Problem requirements: Find every line below where the string "RGPD" shows up, and copy those lines.

..............................

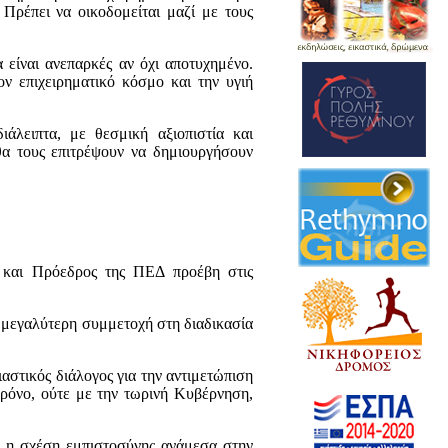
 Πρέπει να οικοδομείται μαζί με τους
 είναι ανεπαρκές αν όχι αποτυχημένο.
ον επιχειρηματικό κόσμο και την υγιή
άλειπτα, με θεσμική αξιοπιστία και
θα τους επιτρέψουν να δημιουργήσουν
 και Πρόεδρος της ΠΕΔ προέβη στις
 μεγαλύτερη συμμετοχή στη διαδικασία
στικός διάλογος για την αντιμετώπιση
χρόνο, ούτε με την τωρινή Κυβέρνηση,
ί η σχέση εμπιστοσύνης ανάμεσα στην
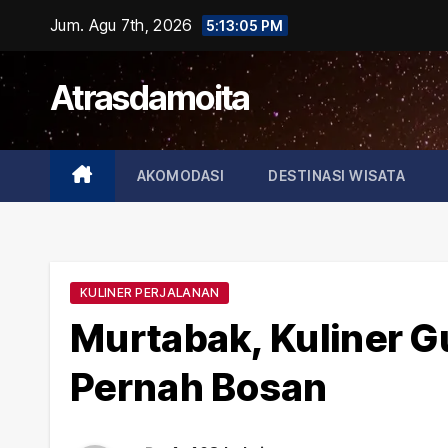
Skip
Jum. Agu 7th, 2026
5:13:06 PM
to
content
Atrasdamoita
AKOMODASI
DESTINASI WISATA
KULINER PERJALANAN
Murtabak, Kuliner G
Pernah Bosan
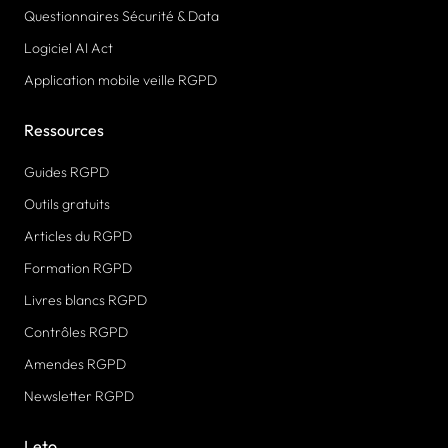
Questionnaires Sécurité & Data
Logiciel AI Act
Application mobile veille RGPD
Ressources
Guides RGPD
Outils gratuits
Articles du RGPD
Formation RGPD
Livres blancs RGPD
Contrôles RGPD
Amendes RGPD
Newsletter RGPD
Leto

..............................

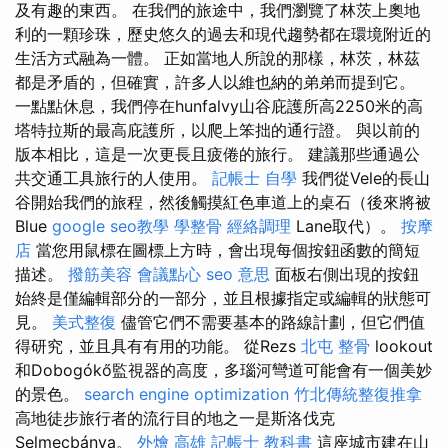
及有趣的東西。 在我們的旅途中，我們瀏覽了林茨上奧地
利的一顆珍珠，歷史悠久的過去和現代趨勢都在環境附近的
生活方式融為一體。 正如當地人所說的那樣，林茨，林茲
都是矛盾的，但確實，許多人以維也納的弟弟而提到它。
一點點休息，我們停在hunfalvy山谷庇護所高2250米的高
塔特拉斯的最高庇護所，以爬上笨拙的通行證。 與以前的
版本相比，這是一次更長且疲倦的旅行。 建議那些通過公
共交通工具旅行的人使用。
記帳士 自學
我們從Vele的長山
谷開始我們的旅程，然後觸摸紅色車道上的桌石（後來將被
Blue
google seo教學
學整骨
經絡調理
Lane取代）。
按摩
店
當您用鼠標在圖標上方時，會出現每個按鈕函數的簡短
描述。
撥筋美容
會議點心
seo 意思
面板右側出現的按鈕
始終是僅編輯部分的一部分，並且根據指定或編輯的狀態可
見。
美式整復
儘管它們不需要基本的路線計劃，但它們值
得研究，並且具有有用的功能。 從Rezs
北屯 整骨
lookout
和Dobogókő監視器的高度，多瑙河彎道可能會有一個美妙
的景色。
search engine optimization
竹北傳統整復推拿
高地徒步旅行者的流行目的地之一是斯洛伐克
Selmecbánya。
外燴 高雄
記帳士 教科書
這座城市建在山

..............................

Written reply:
Application mobile veille RGPD
Guides RGPD
Articles du RGPD
Formation RGPD
Livres blancs RGPD
Contrôles RGPD
Amendes RGPD
Newsletter RGPD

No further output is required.